И ловит тогда мое ухо чужую поступь. В темноте к балагану кто-то вплоть подошел. Тяжелым шагом.
Так я и взмылся! Помертвел, винтовку схватил. Знаю, стоит за стенкой…
Бахнул я без ума в темноту. Заухал по лесу мой выстрел. Ванька вскочил, глаза дикие, ничего не понимает.
— Кто? Что?
— Молчи, — говорю, — я сам не знаю!
Разожгли мы огонь. Большой да жаркий. До рассвета сидели, прилечь боялись.
Наутро отправился Иван за водой. И слышу, бежит обратно. Волосы встрепанные, бросил пустой котелок и — ко мне.
— На тропке рука человечья лежит!
Так меня и встряхнуло — никогда не слыхал про такое…
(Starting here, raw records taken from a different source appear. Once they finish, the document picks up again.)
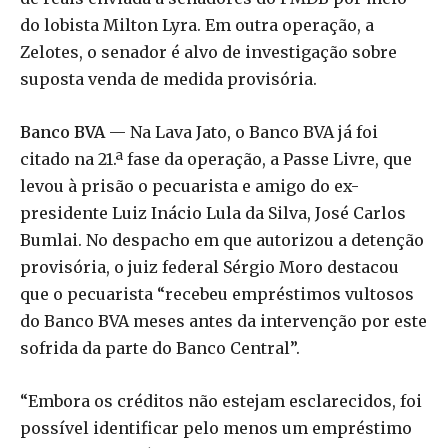
do lobista Milton Lyra. Em outra operação, a
Zelotes, o senador é alvo de investigação sobre
suposta venda de medida provisória.
Banco BVA
— Na Lava Jato, o Banco BVA já foi
citado na 21.ª fase da operação, a Passe Livre, que
levou à prisão o pecuarista e amigo do ex-
presidente Luiz Inácio Lula da Silva, José Carlos
Bumlai. No despacho em que autorizou a detenção
provisória, o juiz federal Sérgio Moro destacou
que o pecuarista “recebeu empréstimos vultosos
do Banco BVA meses antes da intervenção por este
sofrida da parte do Banco Central”.
“Embora os créditos não estejam esclarecidos, foi
possível identificar pelo menos um empréstimo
Берем оружие. Я винтовку, он — дробовик. Добежали до места — правда, рука! Пальцы скрючены, в грязь вцепились. По локоть мосол отгрызен…
Шатнулся даже Ванюха.
Страсти какие!
Гляжу, по тропинке следы. Размазаны по грязи, как броднями. И борозды от когтей.
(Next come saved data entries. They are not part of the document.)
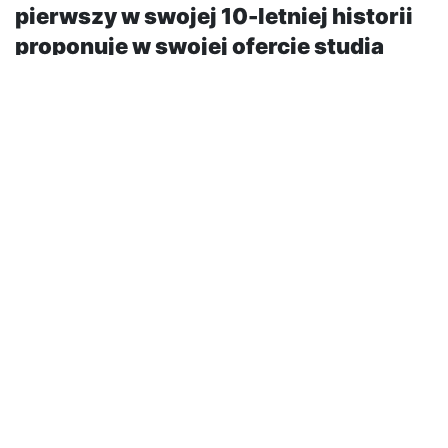
pierwszy w swojej 10-letniej historii
proponuje w swojej ofercie studia
podyplomowe, które umożliwią
słuchaczom wzbogacenie posiadanej
wiedzy i zdobycie nowych
kompetencji zawodowych.
Programy studiów są ukierunkowane na zagadnienia
współczesnej logistyki oraz transportu, a także
odpowiadają najnowszym tendencjom rozwojowym w
branży TSL
Uczelnia kładzie nacisk na praktyczny wymiar wiedzy,
dlatego współpracuje z licznymi praktykami, którzy
będą mogli podzielić się ze słuchaczami swoim
doświadczeniem. Kadra naukowa gwarantuje wysoki
poziom nauczania oraz zdobycie nowatorskiej wiedzy
na bardzo ciekawych kierunkach:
Понимаю — недавно медведь проходил.
— Однако, — говорю, — он Демьяна Никитича, покойника, потревожил?
Пошли мы следом. Доходим до сосны, где могила была. Издали вижу — разрыта.
Начались после этого страшные ночи. За день ослабнем мы от работы, а ночью заснуть боимся. Так и думаем — подойдет людоед и сожрет!
Доподлинно знаем, что кружит он тут.
Что ни утро, то свежий след находим. Растравился на мертвечине шатун, караулит и ждет своей минуты.
И днем не стало покоя. Идешь на работу с ружьем. Каждый куст сперва осмотришь, потом подойдешь. За водой нагнуться — того страшней!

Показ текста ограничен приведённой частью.